(Collected data)

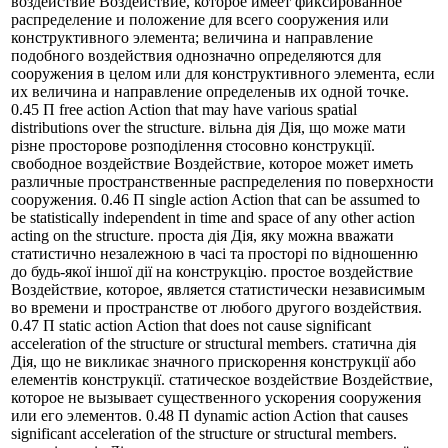
воздействие Воздействие, которое имеет фиксированное
распределение и положение для всего сооружения или
конструктивного элемента; величина и направление
подобного воздействия однозначно определяются для
сооружения в целом или для конструктивного элемента, если
их величина и направление определеныв их одной точке.
0.45 П free action Action that may have various spatial
distributions over the structure. вільна дія Дія, що може мати
різне просторове розподілення стосовно конструкції.
свободное воздействие Воздействие, которое может иметь
различные пространственные распределения по поверхности
сооружения. 0.46 П single action Action that can be assumed to
be statistically independent in time and space of any other action
acting on the structure. проста дія Дія, яку можна вважати
статистично незалежною в часі та просторі по відношенню
до будь-якої іншої дії на конструкцію. простое воздействие
Воздействие, которое, является статистически независимым
во времени и пространстве от любого другого воздействия.
0.47 П static action Action that does not cause significant
acceleration of the structure or structural members. статична дія
Дія, що не викликає значного прискорення конструкції або
елементів конструкції. статическое воздействие Воздействие,
которое не вызывает существенного ускорения сооружения
или его элементов. 0.48 П dynamic action Action that causes
significant acceleration of the structure or structural members.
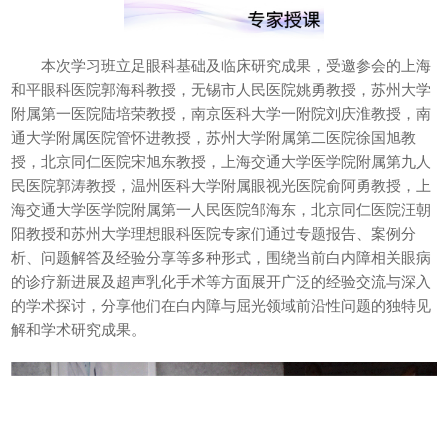
本次学习班立足眼科基础及临床研究成果，受邀参会的上海
和平眼科医院郭海科教授，无锡市人民医院姚勇教授，苏州大学
附属第一医院陆培荣教授，南京医科大学一附院刘庆淮教授，南
通大学附属医院管怀进教授，苏州大学附属第二医院徐国旭教
授，北京同仁医院宋旭东教授，上海交通大学医学院附属第九人
民医院郭涛教授，温州医科大学附属眼视光医院俞阿勇教授，上
海交通大学医学院附属第一人民医院邹海东，北京同仁医院汪朝
阳教授和苏州大学理想眼科医院专家们通过专题报告、案例分
析、问题解答及经验分享等多种形式，围绕当前白内障相关眼病
的诊疗新进展及超声乳化手术等方面展开广泛的经验交流与深入
的学术探讨，分享他们在白内障与屈光领域前沿性问题的独特见
解和学术研究成果。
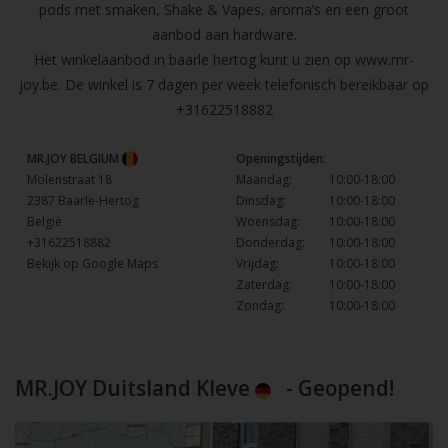
pods met smaken, Shake & Vapes, aroma’s en een groot
aanbod aan hardware.
Het winkelaanbod in baarle hertog kunt u zien op
www.mr-
joy.be
. De winkel is 7 dagen per week telefonisch bereikbaar op
+31622518882
MR.JOY BELGIUM
Openingstijden:
Molenstraat 18
Maandag:
10:00-18:00
2387 Baarle-Hertog
Dinsdag:
10:00-18:00
België
Woensdag:
10:00-18:00
+31622518882
Donderdag:
10:00-18:00
Bekijk op Google Maps
Vrijdag:
10:00-18:00
Zaterdag:
10:00-18:00
Zondag:
10:00-18:00
MR.JOY Duitsland Kleve
- Geopend!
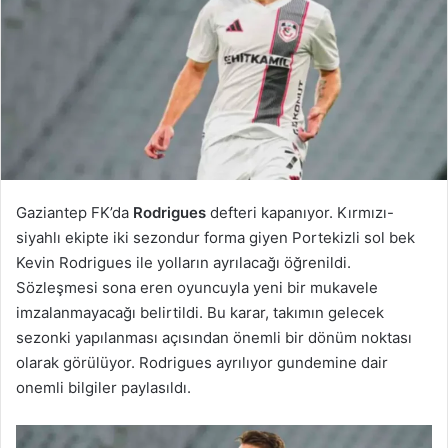
Gaziantep FK’da
Rodrigues
defteri kapanıyor. Kırmızı-
siyahlı ekipte iki sezondur forma giyen Portekizli sol bek
Kevin Rodrigues ile yolların ayrılacağı öğrenildi.
Sözleşmesi sona eren oyuncuyla yeni bir mukavele
imzalanmayacağı belirtildi. Bu karar, takımın gelecek
sezonki yapılanması açısından önemli bir dönüm noktası
olarak görülüyor. Rodrigues ayrılıyor gundemine dair
onemli bilgiler paylasıldı.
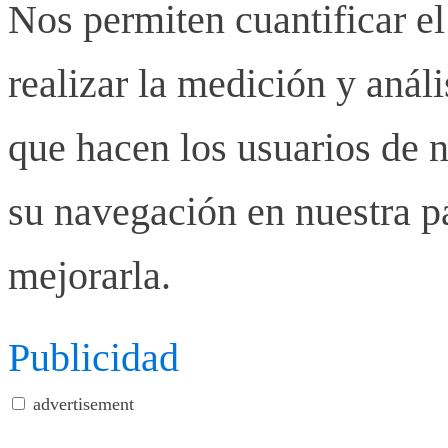
Nos permiten cuantificar el
realizar la medición y anális
que hacen los usuarios de n
su navegación en nuestra p
mejorarla.
Publicidad
advertisement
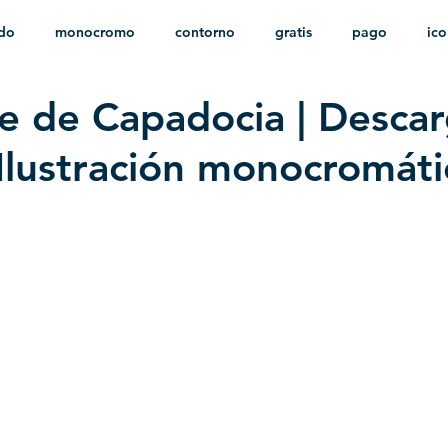
ido
monocromo
contorno
gratis
pago
ic
e de Capadocia | Desca
nfantil
HD
sin fondo
minimalista
psd
herá
 Ilustración monocromáti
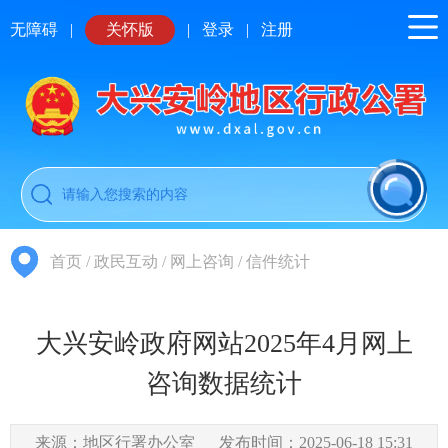
无障碍
|
关怀版
|
登录
|
注册
首页
/
政民互动
/
网上咨询
/
信件统计
大兴安岭政府网站2025年4月网上
咨询数据统计
来源：地区行署办公室
发布时间：2025-06-18 15:31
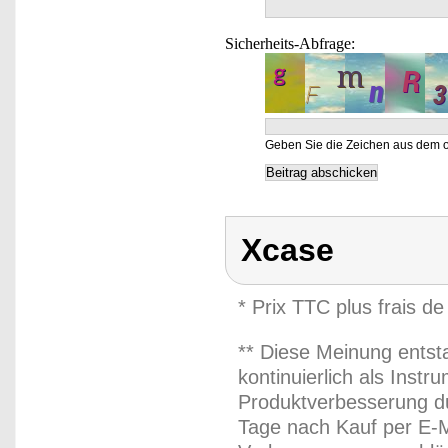
Sicherheits-Abfrage:
Geben Sie die Zeichen aus dem o
Xcase
* Prix TTC plus frais de
** Diese Meinung entst
kontinuierlich als Inst
Produktverbesserung du
Tage nach Kauf per E-M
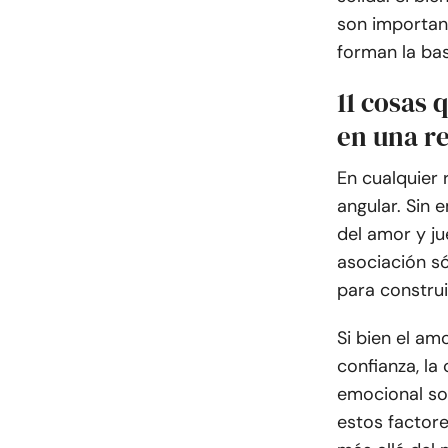
son important
forman la bas
11 cosas
en una r
En cualquier 
angular. Sin
del amor y ju
asociación só
para construi
Si bien el am
confianza, la
emocional so
estos factore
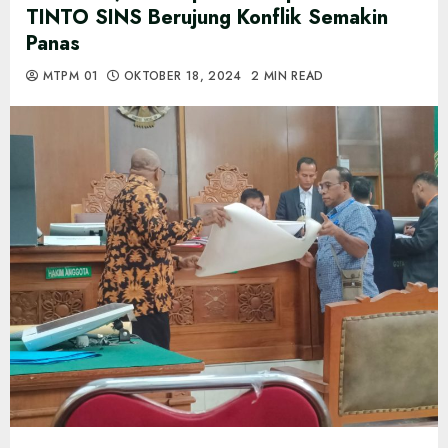
TINTO SINS Berujung Konflik Semakin
Panas
MTPM 01
OKTOBER 18, 2024
2 MIN READ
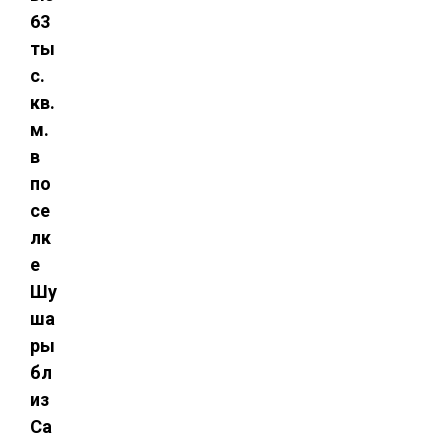
63
ты
с.
кв.
м.
в
по
се
лк
е
Шу
ша
ры
бл
из
Са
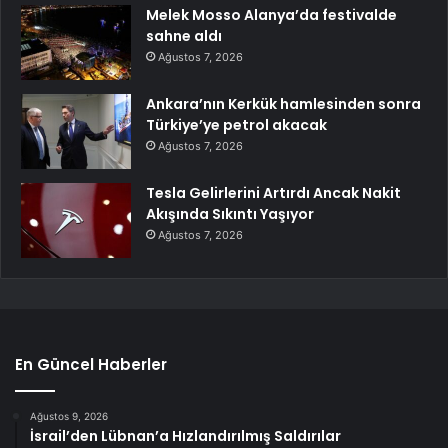
Melek Mosso Alanya’da festivalde
sahne aldı
Ağustos 7, 2026
Ankara’nın Kerkük hamlesinden sonra
Türkiye’ye petrol akacak
Ağustos 7, 2026
Tesla Gelirlerini Artırdı Ancak Nakit
Akışında Sıkıntı Yaşıyor
Ağustos 7, 2026
En Güncel Haberler
Ağustos 9, 2026
İsrail’den Lübnan’a Hızlandırılmış Saldırılar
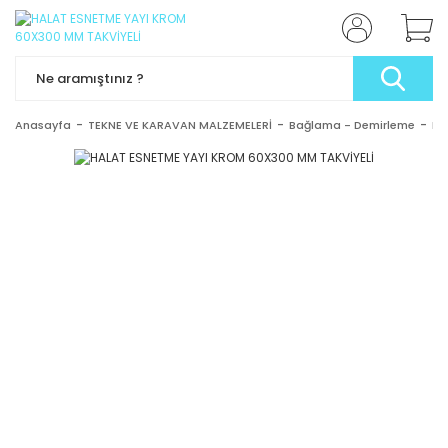
Anasayfa
TEKNE VE KARAVAN MALZEMELERİ
Bağlama - Demirleme
Ha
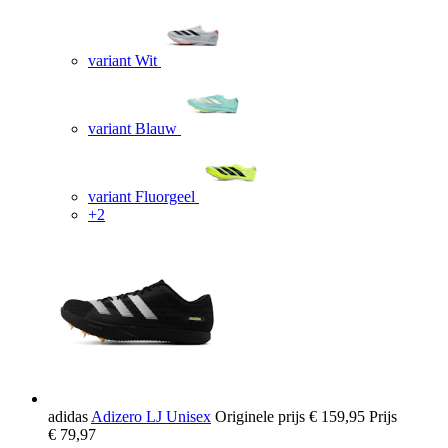
variant Wit
variant Blauw
variant Fluorgeel
+2
adidas
Adizero LJ Unisex
Originele prijs
€ 159,95
Prijs
€ 79,97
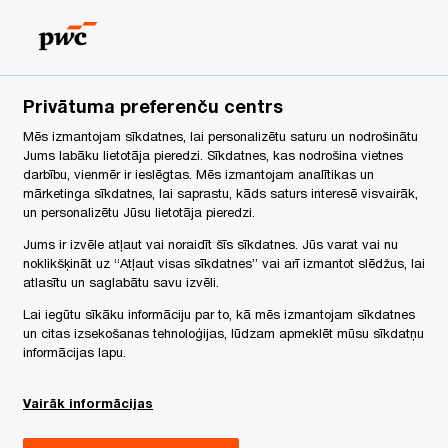
Latvia
LV
Search
Karjera
Privātuma preferenču centrs
Mēs izmantojam sīkdatnes, lai personalizētu saturu un nodrošinātu
Jums labāku lietotāja pieredzi. Sīkdatnes, kas nodrošina vietnes
darbību, vienmēr ir ieslēgtas. Mēs izmantojam analītikas un
mārketinga sīkdatnes, lai saprastu, kāds saturs interesē visvairāk,
un personalizētu Jūsu lietotāja pieredzi.
Jums ir izvēle atļaut vai noraidīt šīs sīkdatnes. Jūs varat vai nu
noklikšķināt uz “Atļaut visas sīkdatnes” vai arī izmantot slēdžus, lai
atlasītu un saglabātu savu izvēli.
Lai iegūtu sīkāku informāciju par to, kā mēs izmantojam sīkdatnes
un citas izsekošanas tehnoloģijas, lūdzam apmeklēt mūsu sīkdatņu
informācijas lapu.
deoieraksts
Vairāk informācijas
lībnieki pēc reģistrēšanās saņem
formāciju par vebināra videoierakstu un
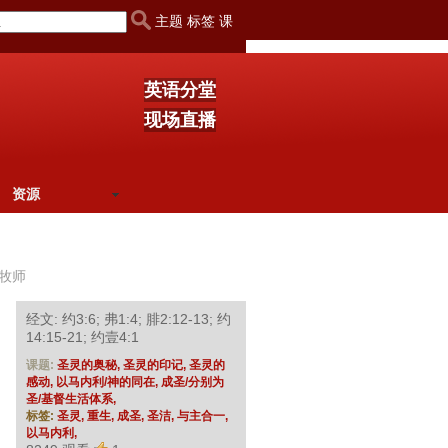
主题 标签 课
英语分堂
现场直播
资源
牧师
经文: 约3:6; 弗1:4; 腓2:12-13; 约
14:15-21; 约壹4:1
课题:
圣灵的奥秘,
圣灵的印记,
圣灵的
感动,
以马内利/神的同在,
成圣/分别为
圣/基督生活体系,
标签:
圣灵,
重生,
成圣,
圣洁,
与主合一,
以马内利,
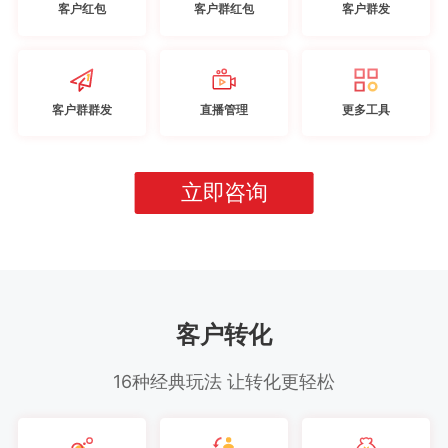
客户红包
客户群红包
客户群发
客户群群发
直播管理
更多工具
立即咨询
客户转化
16种经典玩法 让转化更轻松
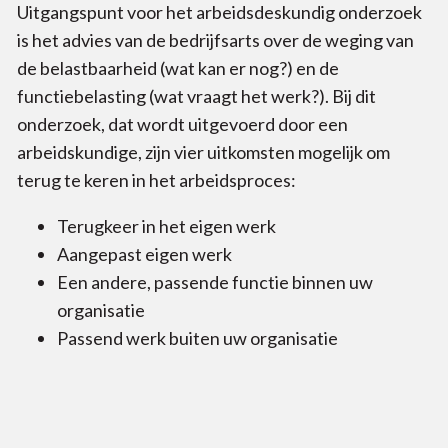
Uitgangspunt voor het arbeidsdeskundig onderzoek
is het advies van de bedrijfsarts over de weging van
de belastbaarheid (wat kan er nog?) en de
functiebelasting (wat vraagt het werk?). Bij dit
onderzoek, dat wordt uitgevoerd door een
arbeidskundige, zijn vier uitkomsten mogelijk om
terug te keren in het arbeidsproces:
Terugkeer in het eigen werk
Aangepast eigen werk
Een andere, passende functie binnen uw
organisatie
Passend werk buiten uw organisatie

◆ Work task
Every line above in the stretch from the one with "Adizero LJ Unisex" through the one with "un personalizētu Jūsu lietotāja pieredzi." is to be transcribed exactly, ends included. No picture is copied.

◆ Expected answer
Adizero LJ Unisex
Originele prijs
€ 159,95
Prijs
€ 79,97
Latvia
LV
Search
Karjera
Privātuma preferenču centrs
Mēs izmantojam sīkdatnes, lai personalizētu saturu un nodrošinātu
Jums labāku lietotāja pieredzi. Sīkdatnes, kas nodrošina vietnes
darbību, vienmēr ir ieslēgtas. Mēs izmantojam analītikas un
mārketinga sīkdatnes, lai saprastu, kāds saturs interesē visvairāk,
un personalizētu Jūsu lietotāja pieredzi.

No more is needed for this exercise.